For this month of September, with Fall in the air, the Yoga focus of this month is the infamous Horse Stance. This static pose is not only extremely grounding as we come into this disrupted season of Vata, but also strengthening and warming as well. Performing this stance at the beginning of your practice will not only bring heat and flexibility to the body, but allow one to really find their foundation and center as they come into their practice.
Horse stance has numerous benefits when practiced on a consistent basis, but the most important comes from its ability to teach you how to stand on your two feet. It may sound bazaar, but in any Yoga practice the first step has to be to learn how to really stand before you can move forward into the seated positions and inverted postures. In a classical Yoga practice the standing postures are taught first in order to open up the body for the various seated positions. The horse stance provides strength to the legs and openness of the hips, while also teaching one balance of the body, focus on the breath and control of the mind.
In the practice of Shadaw Yoga, I was taught this pose on day one with my teacher Madeleine Huish, and continued to practice it daily for over one year. In the beginning, I was barely able to hold the pose for even 30 seconds as my body got wobbly and my mind went restless. However, after even the first week I was surpassing one minute in this position as my body began to grow stronger and more receptive, and my mind learned the calmness it needed to stay comfortably in the posture. I eventually learned that the trick was not in the muscles holding you in the posture, rather to keep the four corners of the feet rooted, letting the bones and gravity hold you up. Once you are able to release the muscle in this posture, you can hold horse it easily for 15 minutes, 20 minutes and beyond.
Although Yoga is a physical practice, the internal growth and healing it can bring is incomparable. Therefore it is a great compliment in any Ayurvedic regimen and can even be used to treat various doshic imbalances and seasonal fluctuations. The horse stance mainly reduces Vata due to its stable, static posture and warming qualities. It is considered an “earth” pose as it is incredibly grounding, strengthening and balancing by nature. It is a great pose to practice in the Fall and Winter, although I tend to practice it all year round.
- Doshic Qualities:Vata ↓,Pitta ↓, Kapha ↑ (May increase Pitta in excess due to the heat factor)
- Best Season for Practice: Fall and early Winter
- Elemental Component: Earth element
- Main Areas of Strengthening in the Body: Legs, core and mind
Main Health Benefits
- Strengthens the core and leg muscles
- Teaches balance
- Sets a strong foundation for the entire practice
- Calms and controls the mind (although not always initially)
- Builds heat in the body
- Opens the ankles, knees and hips
- Increases confidence and energy levels
- Reduces Vata in the body and mind
- This posture can be done at anytime of the practice, although I prefer to place it in the beginning as it is great for building the initial heat in the body and setting a balanced foundation.
- Spread the feet to about 3-4 feet apart.
- Point the feet out to a 45 degree angle.
- Inhale the arms up overhead and exhale them down as you bend the knees. Ideally the thighs will be almost parallel to the ground, but this takes much time and practice. To begin simply bend the knees down to a 45 degree angle, or to a comfortable height.
- From here check the alignment and make sure the feet are still out to a 45 degree angle and the knees are pointed out in the same direction as the feet.
- Tuck in the butt (mulabandha) and make sure the spine is straight up and not jetting forward or back.

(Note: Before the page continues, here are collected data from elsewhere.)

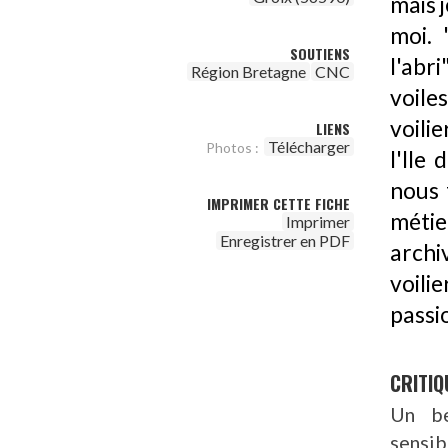
mais j
moi. 
SOUTIENS
l'abr
Région Bretagne
CNC
voiles
voili
LIENS
Télécharger
Photos :
l'Ile
nous f
IMPRIMER CETTE FICHE
métie
Imprimer
Enregistrer en PDF
archiv
voili
passi
CRITIQ
Un be
sensib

- Make sure the weight is even in all four corners of the feet and no unnecessary tension is being held throughout the body.
- Once you have found proper alignment, place the hands at the heart center and close the eyes. To keep the mind at bay, it is typically helpful to either focus on a mantra or the breath; keeping it long, steady and even in both inhale and exhale.
- Stand here for 60 seconds to begin. When adding this to your daily routine, you can add on 30-60 seconds every week. Even after one week you will begin to find a bit more ease in the posture and your mind will begin to find some calmness. There may be shakiness at first, and this too will diminish in time.